* _Exercise aim_
Please find every line in the records below that contains the word "φάση", and copy it.

# # # #

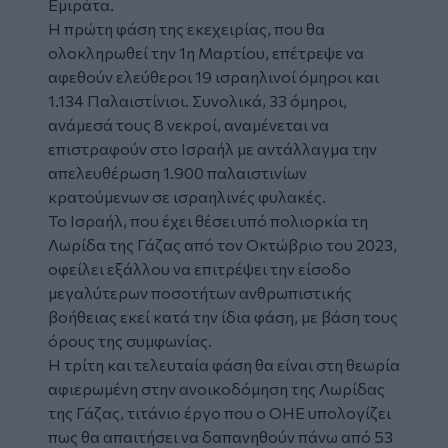
Εμιράτα.
Η πρώτη φάση της εκεχειρίας, που θα
ολοκληρωθεί την 1η Μαρτίου, επέτρεψε να
αφεθούν ελεύθεροι 19 ισραηλινοί όμηροι και
1.134 Παλαιστίνιοι. Συνολικά, 33 όμηροι,
ανάμεσά τους 8 νεκροί, αναμένεται να
επιστραφούν στο Ισραήλ με αντάλλαγμα την
απελευθέρωση 1.900 παλαιστινίων
κρατούμενων σε ισραηλινές φυλακές.
Το Ισραήλ, που έχει θέσει υπό πολιορκία τη
Λωρίδα της Γάζας από τον Οκτώβριο του 2023,
οφείλει εξάλλου να επιτρέψει την είσοδο
μεγαλύτερων ποσοτήτων ανθρωπιστικής
βοήθειας εκεί κατά την ίδια φάση, με βάση τους
όρους της συμφωνίας.
Η τρίτη και τελευταία φάση θα είναι στη θεωρία
αφιερωμένη στην ανοικοδόμηση της Λωρίδας
της Γάζας, τιτάνιο έργο που ο ΟΗΕ υπολογίζει
πως θα απαιτήσει να δαπανηθούν πάνω από 53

# # # #

* _Response to the exercise_
Η πρώτη φάση της εκεχειρίας, που θα
βοήθειας εκεί κατά την ίδια φάση, με βάση τους
Η τρίτη και τελευταία φάση θα είναι στη θεωρία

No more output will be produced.